A portare la stampa araba a puntare il dito sulle persecuzioni subite dai cristiani in Libia non è stato questo attacco, bensì la morte di un copto egiziano, Ezzat Hakim Attalah, arrestato il 28 febbraio e morto dopo 10 giorni in un carcere di Bengasi. L’uomo, padre di due figli, era stato arrestato insieme ad altri cinque connazionali cristiani evangelici con l’accusa proselitismo. La sua salma è arrivata solo il 14 marzo all’aeroporto del Cairo ed è stata portata nella sua provincia di origine, Asiut, dove si sono svolti i funerali a cui hanno partecipato migliaia di persone.

La vicenda di Attalah ha provocato un forte sdegno tra i copti egiziani che hanno organizzato diverse manifestazioni di protesta e sit-in davanti all’ambasciata libica al Cairo, per chiedere protezione ai cristiani copti presenti nel paese arabo. Secondo fonti del ministero degli Esteri egiziano, l’uomo morto in carcere a Bengasi era diabetico, soffriva di cuore ed è deceduto per cause naturali. Diversa però è la versione della moglie, Raga’ Abdullah Guirguis: lei sostiene che il marito sia deceduto per le pressioni e le torture materiali inflitte dai carcerieri libici e ha annunciato che farà ricorso ad avvocati internazionali per stabilire la reale dinamica della
morte.

È solo dopo questo caso che si sono finalmente accesi i riflettori nel mondo arabo sulla drammatica situazione dei cristiani in Libia, divenuti bersaglio delle milizie salafite e dell’indifferenza delle autorità che controllano la regione della Cirenaica.

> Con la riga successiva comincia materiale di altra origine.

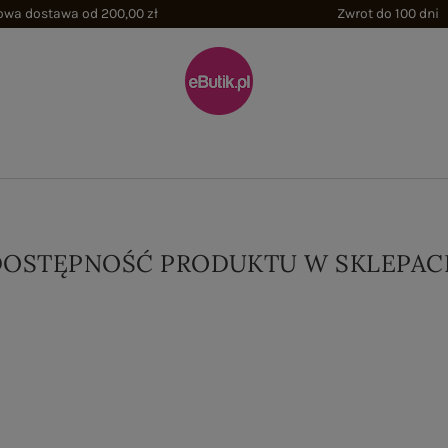
wa dostawa od 200,00 zł
Zwrot do 100 dni
DOSTĘPNOŚĆ PRODUKTU W SKLEPAC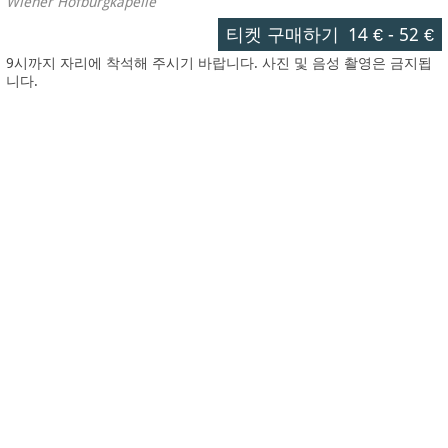
Wiener Hofburgkapelle
티켓 구매하기
14 €
-
52 €
9시까지 자리에 착석해 주시기 바랍니다. 사진 및 음성 촬영은 금지됩
니다.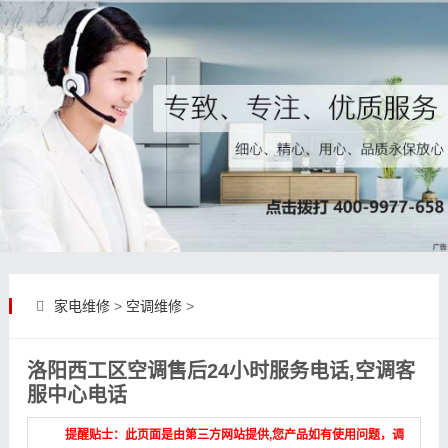
家电维修
>
空调维修
>
洛阳西工区空调售后24小时服务电话,空调客
服中心电话
提醒贴士：此页面是由第三方网站提供,您产品如有使用问题，调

Secondo Naguib Gibrail, attivista copto presidente dell’Unione egiziana per i diritti dell’uomo, Atallah, insieme ad altri quattro copti, era stato sottoposto a tortura senza comparire davanti al procuratore. Gibrail ha puntato il dito anche contro il presidente egiziano, Mohamed Morsi, e il governo dei Fratelli Musulmani che «non hanno sollevato la questione durante il colloquio col primo ministro libico Ali Zidane, malgrado la segnalazione delle famiglie alla presidenza».

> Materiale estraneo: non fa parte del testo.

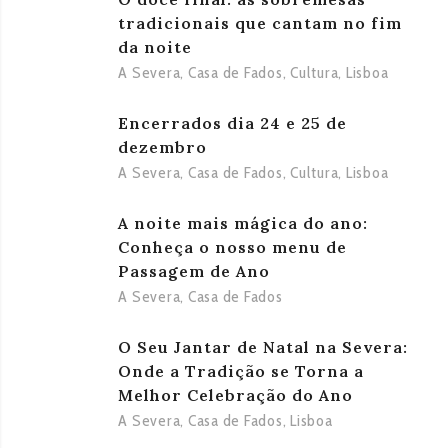
tradicionais que cantam no fim
da noite
A Severa
,
Casa de Fados
,
Cultura
,
Lisboa
Encerrados dia 24 e 25 de
dezembro
A Severa
,
Casa de Fados
,
Cultura
,
Lisboa
A noite mais mágica do ano:
Conheça o nosso menu de
Passagem de Ano
A Severa
,
Casa de Fados
O Seu Jantar de Natal na Severa:
Onde a Tradição se Torna a
Melhor Celebração do Ano
A Severa
,
Casa de Fados
,
Lisboa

Lo sdegno è tale che da una settimana va avanti il sit-in dei copti egiziani davanti alla sede dell’ambasciata libica e non sono mancati momenti di violenza, quando i manifestanti hanno lanciato sassi contro gli uffici diplomatici libici. Per questo l’ambasciata libica al Cairo ha sospeso le sue attività a tempo indeterminato, temendo per l’incolumità dei suoi impiegati. I manifestanti in questi giorni hanno impedito agli addetti dell’ambasciata di entrare o uscire dai loro uffici. Sono ferme quindi tutte le attività diplomatiche e consolari anche per i cittadini libici in Egitto, in attesa che Tripoli garantisca nei fatti e non nelle parole la sicurezza ai cristiani che vivono in Libia.